The Micmac preserve the cannibal theme in their version of the story. There were two wigwams belonging to the Gugwés (cannibals with faces like bears). In one of these was a man and his wife. In time they had a baby boy, and when he grew bigger, the mother made him a bow and arrows. One day while he was playing, he shot a grease container and all the grease was lost. The father angrily upbraided his wife for making the boy a bow. She cried. That night he visited his own father and said, "You can have my wife tomorrow for dinner." The next day the grandfather came over, and told the woman to check his back, as something had bitten him on his back. When she went to check it, he stabbed her in the heart, killing her. Her son screamed, but his grandfather said, "Don't be concerned, she was of no account anyway." He then gutted her like a game animal, and threw the guts and a child she had in her womb, into a nearby creek. One day the boy went down to the creek to get a bucket of water, and there he saw a little boy. He told his father about it, and the man said, "I'll make you a bow and some arrows, and you bury them in a snow bank there, and when the boy comes out of the creek to get them, catch him." So the boy did as he was instructed. This is how Ketpusyégenau was reunited with his family.33

There's an interesting version told by the Skidi Pawnee. A man and his wife lived alone in an earth lodge near a timber.
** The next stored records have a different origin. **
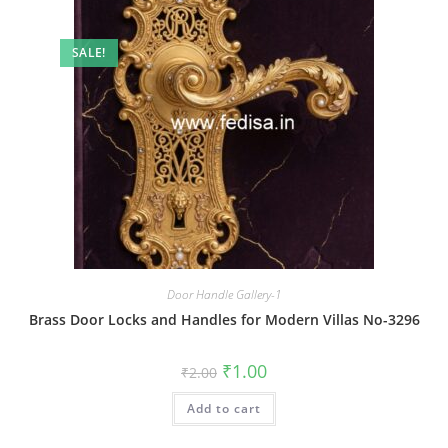
SALE!
Door Handle Gallery-1
Brass Door Locks and Handles for Modern Villas No-3296
Original
Current
₹
1.00
₹
2.00
price
price
was:
is:
Add to cart
₹2.00.
₹1.00.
One day she gave birth to a boy, and her husband took the after-birth to the base of an elm tree and there he buried it. In time the child grew old enough to walk and eat meat. When his father was out hunting, his mother put him to bed under the cover of a hide in the back of the lodge. Soon thereafter some strange men showed up at her door. They had long spines at each joint and at their ankles, and each had a large eye in the back of his head. They said to themselves, "We will not kill her if she does not call us bad names." They ate all her meat, then started to leave. Once they had turned away, she muttered something to herself, but the last of them saw her with his back facing eye, and they turned about and killed her with their spikes. They had never seen the boy. The father returned and saw what had happened, but when he tracked the enemy down, it was too late: they had eaten his wife. In time he had to leave his son behind to hunt. When the boy was alone in the lodge, he heard a voice singing outside:

Handsome Boy, your father loves you.
He kills game for you;
He threw me away,
But my grandmother took me to her lodge.
You eat meat, but I do not;
I eat ground beans, artichokes, grapes, and plums.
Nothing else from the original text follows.